Быстрое устранение Петровой провалилось: за нее к великому удивлению совсем потерявшего интриганскую форму Меркуловича вступились ведущие спонсоры и учредители фонда; Меркулович напоминал о многочисленных непорядках в работе, происшедших по вине Петровой, говорил о ее хамском поведении и даже о розовощекой, неприличнообъемной внешности. Все было бесполезно. Спонсоры, сами розовощекие и неприличнообъемные, удалять Дашутку наотрез отказались. Выговор ей впаяли, только и всего.

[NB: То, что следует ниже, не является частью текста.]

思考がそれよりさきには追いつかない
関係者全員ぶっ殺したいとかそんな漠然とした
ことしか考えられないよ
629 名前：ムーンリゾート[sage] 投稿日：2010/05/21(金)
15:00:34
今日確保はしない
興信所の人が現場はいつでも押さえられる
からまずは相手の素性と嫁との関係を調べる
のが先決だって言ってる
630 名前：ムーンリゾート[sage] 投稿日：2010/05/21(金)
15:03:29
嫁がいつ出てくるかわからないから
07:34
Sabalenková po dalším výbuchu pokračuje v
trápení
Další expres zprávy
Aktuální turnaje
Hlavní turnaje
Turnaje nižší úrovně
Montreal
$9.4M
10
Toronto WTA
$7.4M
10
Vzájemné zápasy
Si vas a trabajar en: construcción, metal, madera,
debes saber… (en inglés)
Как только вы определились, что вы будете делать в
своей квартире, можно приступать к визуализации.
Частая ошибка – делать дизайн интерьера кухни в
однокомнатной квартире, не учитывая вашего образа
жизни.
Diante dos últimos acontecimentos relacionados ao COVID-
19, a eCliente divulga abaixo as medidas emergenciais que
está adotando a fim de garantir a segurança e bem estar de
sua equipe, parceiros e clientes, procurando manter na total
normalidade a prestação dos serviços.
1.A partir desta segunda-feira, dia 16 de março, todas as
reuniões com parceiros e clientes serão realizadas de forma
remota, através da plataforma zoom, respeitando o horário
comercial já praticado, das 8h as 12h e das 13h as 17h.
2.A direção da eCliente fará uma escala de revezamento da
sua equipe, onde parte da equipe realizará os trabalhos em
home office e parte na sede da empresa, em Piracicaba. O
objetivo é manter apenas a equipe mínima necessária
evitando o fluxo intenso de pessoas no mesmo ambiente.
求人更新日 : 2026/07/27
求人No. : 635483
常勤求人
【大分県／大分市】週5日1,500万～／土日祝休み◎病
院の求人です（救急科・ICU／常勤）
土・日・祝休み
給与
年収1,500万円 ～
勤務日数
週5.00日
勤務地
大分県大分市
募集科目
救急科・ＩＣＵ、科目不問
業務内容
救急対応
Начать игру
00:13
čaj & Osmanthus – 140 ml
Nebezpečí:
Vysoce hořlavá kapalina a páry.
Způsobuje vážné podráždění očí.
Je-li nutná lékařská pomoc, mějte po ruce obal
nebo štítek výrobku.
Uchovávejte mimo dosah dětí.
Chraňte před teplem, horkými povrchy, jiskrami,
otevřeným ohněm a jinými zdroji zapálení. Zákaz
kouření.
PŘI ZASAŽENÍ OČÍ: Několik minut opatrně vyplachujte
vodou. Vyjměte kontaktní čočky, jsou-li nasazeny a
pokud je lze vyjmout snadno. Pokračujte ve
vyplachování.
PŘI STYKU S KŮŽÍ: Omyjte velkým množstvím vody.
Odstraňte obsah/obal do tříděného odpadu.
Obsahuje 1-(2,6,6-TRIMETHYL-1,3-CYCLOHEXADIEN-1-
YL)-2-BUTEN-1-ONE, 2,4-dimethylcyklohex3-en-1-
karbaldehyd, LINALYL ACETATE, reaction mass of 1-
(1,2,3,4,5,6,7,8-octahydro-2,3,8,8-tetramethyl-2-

Что было делать? Работа Президентом Фонда без контакта с исполнительным директором казалась непредставимой. Это понимал и Меркулович, и назначившие его спонсоры. И выход нашелся. Меркулович попросил ввести в Фонд еще одну единицу под названием «помощник президента», чтоб эта единица контачила с Дашкой и с ним и координировала общие действия. А поскольку из его компашки с Дашкой адекватно общался только я, я и стал этим «помощником» с зарплатой в несколько раз выше редакционной и как всегда без конкретных обязанностей.

По жизни обычно валенок, в этот раз я удивительно угадал с нужным местом и временем, жаль, что угадал, а не продумал расчетом; не пришла еще, значит, пора на себя положиться.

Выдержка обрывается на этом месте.